Long queues were all over the bank`s branches. In three days, panic withdrawals topped three billion pounds (£3billion). This was compounded by wide publicity in the news media. The bank was caught in this crisis because of its business model of securitisation where the mortgage loans on its books were packaged and sold to investors locally and worldwide. Some of these assets were transferred to the bank` s own self-created special purpose vehicles, either with recourse and or non-recourse. A transfer with recourse means the bank is still obligated to meet any shortfalls in case of failure of the special purpose vehicle as well as to take control of the assets back into its balance sheet. Non-recourse means without risk and the bank is insulated from any bankruptcy or inadequacies of the special purpose vehicle. The funding and credit markets for this particular asset disappeared and the bank could no longer fund its operations. The bank was solvent but illiquid. The UK Treasury and central bank came to the bank’s rescue by guaranteeing all deposits and offering a discount window for borrowing, albeit at penal rates to discourage moral hazard. This was Northern Rock Bank, a UK bank caught up in the crisis of the US financial crisis of 2007.
Lessons from the Northern Rock Crisis
1.Rollover Costs
The cost to renew maturing liabilities exceeded the return on assets, hastening default due to business insolvency. Thus, the return on the assets is less than the funding costs.
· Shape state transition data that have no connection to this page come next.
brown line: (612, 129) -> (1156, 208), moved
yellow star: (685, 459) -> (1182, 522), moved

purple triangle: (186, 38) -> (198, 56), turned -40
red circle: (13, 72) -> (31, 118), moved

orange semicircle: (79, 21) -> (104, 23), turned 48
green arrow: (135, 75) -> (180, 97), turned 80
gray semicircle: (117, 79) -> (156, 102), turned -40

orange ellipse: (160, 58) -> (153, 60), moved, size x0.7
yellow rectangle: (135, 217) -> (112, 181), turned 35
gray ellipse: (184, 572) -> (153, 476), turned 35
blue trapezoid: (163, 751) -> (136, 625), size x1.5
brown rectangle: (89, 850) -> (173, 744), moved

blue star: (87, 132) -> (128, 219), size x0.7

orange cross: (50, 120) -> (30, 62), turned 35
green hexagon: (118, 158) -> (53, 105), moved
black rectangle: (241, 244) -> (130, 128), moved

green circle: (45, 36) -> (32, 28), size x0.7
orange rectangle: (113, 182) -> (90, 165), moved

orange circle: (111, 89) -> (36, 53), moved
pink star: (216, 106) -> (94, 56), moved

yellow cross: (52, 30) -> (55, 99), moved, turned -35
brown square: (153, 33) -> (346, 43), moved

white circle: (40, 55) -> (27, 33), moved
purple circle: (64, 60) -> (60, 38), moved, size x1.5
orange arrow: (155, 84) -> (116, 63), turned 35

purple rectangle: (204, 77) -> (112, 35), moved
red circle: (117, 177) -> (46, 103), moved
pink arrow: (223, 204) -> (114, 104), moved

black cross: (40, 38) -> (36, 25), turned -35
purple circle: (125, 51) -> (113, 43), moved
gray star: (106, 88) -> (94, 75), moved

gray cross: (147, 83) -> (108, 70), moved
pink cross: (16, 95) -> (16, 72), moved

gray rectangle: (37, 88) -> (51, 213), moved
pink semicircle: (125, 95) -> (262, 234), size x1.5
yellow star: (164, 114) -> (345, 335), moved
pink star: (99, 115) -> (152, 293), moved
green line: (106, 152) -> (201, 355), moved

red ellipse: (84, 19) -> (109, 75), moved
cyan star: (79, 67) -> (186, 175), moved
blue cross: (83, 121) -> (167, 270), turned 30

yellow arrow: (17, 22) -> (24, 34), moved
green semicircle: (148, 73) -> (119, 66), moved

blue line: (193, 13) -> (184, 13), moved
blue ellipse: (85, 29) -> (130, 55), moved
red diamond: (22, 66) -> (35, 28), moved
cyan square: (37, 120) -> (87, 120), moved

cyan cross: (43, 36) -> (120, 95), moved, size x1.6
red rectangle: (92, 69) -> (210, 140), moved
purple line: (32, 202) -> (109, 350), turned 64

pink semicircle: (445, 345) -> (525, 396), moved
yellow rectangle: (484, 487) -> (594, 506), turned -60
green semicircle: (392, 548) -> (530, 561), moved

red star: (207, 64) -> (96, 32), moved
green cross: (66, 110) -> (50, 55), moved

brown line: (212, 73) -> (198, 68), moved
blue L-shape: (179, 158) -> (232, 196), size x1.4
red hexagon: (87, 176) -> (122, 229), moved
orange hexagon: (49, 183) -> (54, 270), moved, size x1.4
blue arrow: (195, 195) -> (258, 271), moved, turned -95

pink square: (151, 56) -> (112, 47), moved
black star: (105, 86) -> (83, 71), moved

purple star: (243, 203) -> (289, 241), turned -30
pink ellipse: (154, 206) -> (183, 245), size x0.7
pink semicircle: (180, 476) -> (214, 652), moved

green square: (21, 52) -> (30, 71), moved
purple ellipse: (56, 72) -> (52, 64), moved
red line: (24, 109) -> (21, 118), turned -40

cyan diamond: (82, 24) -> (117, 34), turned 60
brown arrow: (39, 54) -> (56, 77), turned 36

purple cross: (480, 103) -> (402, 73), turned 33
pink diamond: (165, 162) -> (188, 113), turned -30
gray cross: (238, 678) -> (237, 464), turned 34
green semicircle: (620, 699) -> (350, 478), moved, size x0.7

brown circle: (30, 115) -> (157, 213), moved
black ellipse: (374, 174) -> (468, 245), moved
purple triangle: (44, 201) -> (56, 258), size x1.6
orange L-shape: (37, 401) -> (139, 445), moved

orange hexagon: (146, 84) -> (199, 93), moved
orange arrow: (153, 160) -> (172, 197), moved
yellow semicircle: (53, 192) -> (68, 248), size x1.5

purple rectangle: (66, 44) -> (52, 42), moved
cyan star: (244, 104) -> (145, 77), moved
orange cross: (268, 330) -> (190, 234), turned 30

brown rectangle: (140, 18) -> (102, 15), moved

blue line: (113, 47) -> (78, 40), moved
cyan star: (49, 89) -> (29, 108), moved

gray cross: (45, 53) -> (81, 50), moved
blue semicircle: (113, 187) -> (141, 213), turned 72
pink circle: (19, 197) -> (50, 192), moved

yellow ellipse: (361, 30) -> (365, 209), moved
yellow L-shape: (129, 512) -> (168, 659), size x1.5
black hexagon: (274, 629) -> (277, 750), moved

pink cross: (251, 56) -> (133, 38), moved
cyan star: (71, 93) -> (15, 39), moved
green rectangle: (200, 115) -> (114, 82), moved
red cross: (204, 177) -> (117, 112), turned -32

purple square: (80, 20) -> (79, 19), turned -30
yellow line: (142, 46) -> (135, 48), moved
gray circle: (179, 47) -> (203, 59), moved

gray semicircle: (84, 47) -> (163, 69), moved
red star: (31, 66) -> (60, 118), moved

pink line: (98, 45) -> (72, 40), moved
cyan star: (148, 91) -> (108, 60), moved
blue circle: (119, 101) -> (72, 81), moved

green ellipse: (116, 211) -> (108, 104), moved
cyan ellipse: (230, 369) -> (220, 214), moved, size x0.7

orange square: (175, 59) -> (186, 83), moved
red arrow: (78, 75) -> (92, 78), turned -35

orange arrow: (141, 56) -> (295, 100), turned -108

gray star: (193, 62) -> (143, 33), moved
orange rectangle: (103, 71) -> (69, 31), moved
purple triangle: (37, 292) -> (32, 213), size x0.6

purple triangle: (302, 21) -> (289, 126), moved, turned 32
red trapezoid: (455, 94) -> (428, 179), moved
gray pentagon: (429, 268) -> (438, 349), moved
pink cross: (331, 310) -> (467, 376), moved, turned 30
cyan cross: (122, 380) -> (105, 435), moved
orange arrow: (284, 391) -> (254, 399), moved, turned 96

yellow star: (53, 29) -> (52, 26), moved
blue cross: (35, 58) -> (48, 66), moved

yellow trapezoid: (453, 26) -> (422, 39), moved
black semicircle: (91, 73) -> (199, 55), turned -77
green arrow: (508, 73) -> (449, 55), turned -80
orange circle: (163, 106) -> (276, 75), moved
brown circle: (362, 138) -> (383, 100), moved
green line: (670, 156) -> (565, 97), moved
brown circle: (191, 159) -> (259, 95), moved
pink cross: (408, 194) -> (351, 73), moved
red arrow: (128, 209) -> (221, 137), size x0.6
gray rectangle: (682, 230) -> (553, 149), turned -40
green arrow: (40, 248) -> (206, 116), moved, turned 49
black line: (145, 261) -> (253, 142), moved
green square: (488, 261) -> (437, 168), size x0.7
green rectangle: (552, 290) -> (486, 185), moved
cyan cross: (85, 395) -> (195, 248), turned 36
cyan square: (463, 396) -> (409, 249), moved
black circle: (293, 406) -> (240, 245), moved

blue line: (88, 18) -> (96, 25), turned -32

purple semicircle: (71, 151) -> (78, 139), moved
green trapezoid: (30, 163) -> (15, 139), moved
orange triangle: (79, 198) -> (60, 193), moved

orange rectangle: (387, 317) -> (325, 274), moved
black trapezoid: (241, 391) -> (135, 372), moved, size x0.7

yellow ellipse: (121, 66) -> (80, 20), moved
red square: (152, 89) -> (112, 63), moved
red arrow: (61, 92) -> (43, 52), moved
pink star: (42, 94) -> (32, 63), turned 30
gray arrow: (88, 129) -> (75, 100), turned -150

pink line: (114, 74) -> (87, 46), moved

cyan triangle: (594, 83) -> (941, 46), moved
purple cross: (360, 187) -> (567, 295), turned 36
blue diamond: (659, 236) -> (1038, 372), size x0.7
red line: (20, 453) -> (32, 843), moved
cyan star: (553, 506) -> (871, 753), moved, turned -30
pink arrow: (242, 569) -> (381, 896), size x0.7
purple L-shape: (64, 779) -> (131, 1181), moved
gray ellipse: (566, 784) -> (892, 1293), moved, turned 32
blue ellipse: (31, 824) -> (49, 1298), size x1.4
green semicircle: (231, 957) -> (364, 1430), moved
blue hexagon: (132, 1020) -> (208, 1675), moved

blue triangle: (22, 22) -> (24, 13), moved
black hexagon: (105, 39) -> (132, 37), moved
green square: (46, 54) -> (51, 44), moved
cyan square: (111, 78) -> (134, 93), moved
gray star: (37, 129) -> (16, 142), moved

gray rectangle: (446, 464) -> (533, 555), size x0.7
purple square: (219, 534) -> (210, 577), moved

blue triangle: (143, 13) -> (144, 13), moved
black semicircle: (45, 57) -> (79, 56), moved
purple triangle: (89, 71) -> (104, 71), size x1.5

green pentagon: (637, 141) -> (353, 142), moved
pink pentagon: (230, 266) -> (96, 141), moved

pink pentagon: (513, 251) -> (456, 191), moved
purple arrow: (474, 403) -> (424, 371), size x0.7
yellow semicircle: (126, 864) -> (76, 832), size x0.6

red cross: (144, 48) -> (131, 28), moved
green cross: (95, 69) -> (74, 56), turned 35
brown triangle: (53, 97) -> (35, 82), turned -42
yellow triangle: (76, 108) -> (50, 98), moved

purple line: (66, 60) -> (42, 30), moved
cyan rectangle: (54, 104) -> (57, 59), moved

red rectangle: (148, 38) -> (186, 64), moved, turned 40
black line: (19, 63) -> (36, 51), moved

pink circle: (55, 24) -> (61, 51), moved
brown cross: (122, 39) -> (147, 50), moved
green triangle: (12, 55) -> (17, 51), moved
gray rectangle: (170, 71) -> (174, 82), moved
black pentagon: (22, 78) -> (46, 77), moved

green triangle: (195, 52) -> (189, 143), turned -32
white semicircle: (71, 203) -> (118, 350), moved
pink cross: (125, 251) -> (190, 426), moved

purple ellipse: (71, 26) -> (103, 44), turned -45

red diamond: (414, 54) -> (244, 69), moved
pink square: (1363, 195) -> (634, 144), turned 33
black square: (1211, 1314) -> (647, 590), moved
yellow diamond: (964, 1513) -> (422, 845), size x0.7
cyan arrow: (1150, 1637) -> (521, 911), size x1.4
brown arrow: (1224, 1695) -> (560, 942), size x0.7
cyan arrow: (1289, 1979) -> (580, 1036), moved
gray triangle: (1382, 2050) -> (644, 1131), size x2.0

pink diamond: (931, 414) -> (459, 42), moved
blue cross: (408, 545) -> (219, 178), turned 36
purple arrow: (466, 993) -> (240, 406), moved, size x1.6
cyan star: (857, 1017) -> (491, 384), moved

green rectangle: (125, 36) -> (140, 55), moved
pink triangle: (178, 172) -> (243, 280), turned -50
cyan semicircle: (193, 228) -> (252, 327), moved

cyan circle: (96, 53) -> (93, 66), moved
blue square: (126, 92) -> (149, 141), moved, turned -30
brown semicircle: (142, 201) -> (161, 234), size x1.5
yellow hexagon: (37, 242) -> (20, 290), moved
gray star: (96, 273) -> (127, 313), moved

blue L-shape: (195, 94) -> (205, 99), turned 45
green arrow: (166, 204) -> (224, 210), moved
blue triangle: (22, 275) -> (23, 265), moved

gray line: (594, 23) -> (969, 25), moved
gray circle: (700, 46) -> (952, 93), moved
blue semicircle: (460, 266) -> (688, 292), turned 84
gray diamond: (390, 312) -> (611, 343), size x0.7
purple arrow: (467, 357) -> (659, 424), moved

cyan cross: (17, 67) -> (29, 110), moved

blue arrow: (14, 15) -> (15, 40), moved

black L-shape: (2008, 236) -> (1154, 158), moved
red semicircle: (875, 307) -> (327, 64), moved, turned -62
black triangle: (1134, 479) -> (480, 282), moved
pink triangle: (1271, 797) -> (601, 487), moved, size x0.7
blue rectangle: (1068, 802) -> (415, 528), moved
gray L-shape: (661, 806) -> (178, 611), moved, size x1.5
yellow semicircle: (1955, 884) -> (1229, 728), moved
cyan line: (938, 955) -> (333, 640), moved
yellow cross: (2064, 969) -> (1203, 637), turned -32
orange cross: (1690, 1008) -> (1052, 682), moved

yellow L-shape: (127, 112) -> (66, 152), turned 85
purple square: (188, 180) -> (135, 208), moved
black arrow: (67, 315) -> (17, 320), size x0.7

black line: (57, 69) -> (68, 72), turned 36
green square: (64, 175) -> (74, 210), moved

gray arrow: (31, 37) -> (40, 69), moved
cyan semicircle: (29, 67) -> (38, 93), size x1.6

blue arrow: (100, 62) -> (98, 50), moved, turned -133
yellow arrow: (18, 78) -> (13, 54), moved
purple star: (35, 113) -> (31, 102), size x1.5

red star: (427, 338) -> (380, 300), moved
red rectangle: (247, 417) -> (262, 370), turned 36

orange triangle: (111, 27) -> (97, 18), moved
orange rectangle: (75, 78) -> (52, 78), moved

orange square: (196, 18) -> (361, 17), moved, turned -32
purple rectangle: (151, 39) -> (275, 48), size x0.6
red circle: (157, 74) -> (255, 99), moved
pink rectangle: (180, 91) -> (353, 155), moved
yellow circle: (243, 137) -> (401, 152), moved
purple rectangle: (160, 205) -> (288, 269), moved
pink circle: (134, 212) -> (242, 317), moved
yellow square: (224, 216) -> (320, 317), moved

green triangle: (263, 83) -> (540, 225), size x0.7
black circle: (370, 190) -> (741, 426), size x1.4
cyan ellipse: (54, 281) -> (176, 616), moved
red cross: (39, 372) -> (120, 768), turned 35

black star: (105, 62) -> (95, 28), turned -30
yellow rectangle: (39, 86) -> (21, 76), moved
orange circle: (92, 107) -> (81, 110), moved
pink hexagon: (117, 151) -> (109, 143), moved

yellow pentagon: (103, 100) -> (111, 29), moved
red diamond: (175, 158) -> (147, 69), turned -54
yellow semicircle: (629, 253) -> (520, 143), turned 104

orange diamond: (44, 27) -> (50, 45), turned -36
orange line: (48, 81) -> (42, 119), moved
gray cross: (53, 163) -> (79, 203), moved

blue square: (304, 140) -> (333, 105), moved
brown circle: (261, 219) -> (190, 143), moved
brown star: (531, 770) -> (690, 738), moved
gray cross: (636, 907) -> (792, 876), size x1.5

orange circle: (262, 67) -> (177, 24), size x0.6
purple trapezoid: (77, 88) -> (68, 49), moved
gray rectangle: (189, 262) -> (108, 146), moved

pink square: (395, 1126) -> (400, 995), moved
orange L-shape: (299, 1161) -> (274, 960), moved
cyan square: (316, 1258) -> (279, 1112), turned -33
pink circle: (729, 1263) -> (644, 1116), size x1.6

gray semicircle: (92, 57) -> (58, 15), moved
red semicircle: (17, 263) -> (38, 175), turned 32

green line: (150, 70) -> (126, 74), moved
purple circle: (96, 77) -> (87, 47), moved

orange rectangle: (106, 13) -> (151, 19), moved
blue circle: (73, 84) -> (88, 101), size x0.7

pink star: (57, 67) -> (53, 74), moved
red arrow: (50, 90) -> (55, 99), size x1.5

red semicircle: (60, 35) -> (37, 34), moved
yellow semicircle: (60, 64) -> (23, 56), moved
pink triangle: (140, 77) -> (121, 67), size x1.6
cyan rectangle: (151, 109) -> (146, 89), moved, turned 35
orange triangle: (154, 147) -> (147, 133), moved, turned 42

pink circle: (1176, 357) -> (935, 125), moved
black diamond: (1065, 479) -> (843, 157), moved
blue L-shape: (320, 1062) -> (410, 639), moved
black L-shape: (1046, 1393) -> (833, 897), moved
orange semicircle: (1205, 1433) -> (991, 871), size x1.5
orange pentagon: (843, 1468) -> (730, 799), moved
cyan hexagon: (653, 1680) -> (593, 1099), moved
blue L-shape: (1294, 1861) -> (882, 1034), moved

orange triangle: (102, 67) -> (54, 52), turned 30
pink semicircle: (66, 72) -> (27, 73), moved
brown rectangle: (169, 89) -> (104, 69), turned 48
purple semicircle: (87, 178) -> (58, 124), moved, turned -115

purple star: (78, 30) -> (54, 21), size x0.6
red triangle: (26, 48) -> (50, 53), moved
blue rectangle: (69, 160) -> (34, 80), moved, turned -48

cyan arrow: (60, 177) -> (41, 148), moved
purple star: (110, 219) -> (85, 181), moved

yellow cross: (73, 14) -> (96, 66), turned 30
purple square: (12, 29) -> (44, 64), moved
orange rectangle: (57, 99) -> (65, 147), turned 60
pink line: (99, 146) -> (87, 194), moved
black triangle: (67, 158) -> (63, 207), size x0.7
2.Concentration of Funding
The risk was inability to secure more funding to continuously run the business in a sustainable manner. It is therefore important to diversify funding sources to minimize business disruption in severe or acute economic conditions.
3.Correlation
Sources of funds that move in correlation with the economic environment should be scaled down. Negative correlated sources of funds will aid business in countering funding hurdles as it minimizes depth of the crisis and cost.
4.Communication
Proper communication in a crisis scenario should be well managed so that it does not exacerbate the situation. Business crisis communication procedures should be activated to counter negative publicity and to manage reputational damage. It should also spell out recovery procedures to the public. Public buy-in can yield positive results hence all stakeholders should be informed.
5.Resolution Speed
The central bank should have ready-made solutions to assist banks in crisis. Various crisis scenarios should be tested at central bank level so that it becomes easier and faster to implement resolution procedures. The more the delay, the more customers and investors lose confidence in the bank and banking system at large. Customers and investors will miss contractual obligations as they are not able to access their accounts. The resolution should also take into account penalty costs in terms of failure by customers to make good their obligations in time. Who should be responsible for these costs? I suggest the bank shoulders the costs.
Deposit Insurance
The stipulated amounts guaranteed by the deposit corporations will not serve purpose as long as the covered deposits are less than the uncovered deposits. I suggest banks should then tailor coverage based on their balance sheet mix to counter withdrawals in crisis situations. In current position deposit corporations are after creating confidence in the bank system and protection of retail customers.
Technology and Innovation
Due to technology, withdrawals are made at speed. This is a new factor which needs to be planned for so as to mitigate systemic funding issues.
Maturity Transformation
Some short-term deposits are used to fund long term assets. As the short-term funds mature, they will have to be refinanced at prevailing rates in the market. As long as there is negative duration gap value of equity is increased. However, if funding is concentrated in the short-term deposit market there is bound to be a crisis if this market is closed. The bank needs to have contingency funding plans to cater for the specific bank funding incidents or a market wide shock. Contingency funding plans should be tested and updated with changes in micro and macroeconomic factors.
Capital Adequacy
Regulatory capital buffers are a minimum requirement to cater for cyclical downturns and crisis economic situations. The bank risk profile and complexity of its products plus its capital structure determines the requisite capital to sustain the business strategy within its risk appetite and tolerance. The bank supervision can still increase the capital limits depending on the riskiness of the bank operations over and above the regulated capital.
Human Capital
Continuous training of employees to adapt to the changing business landscape is a cornerstone of business success. Tangible training plan including succession planning is of utmost importance in achieving targets and organisational goals. A dedicated expert in risk management from the central bank should also be included in the bank board of directors as non-executive director. His independency will in some way increase effectiveness of the board overall function and oversight.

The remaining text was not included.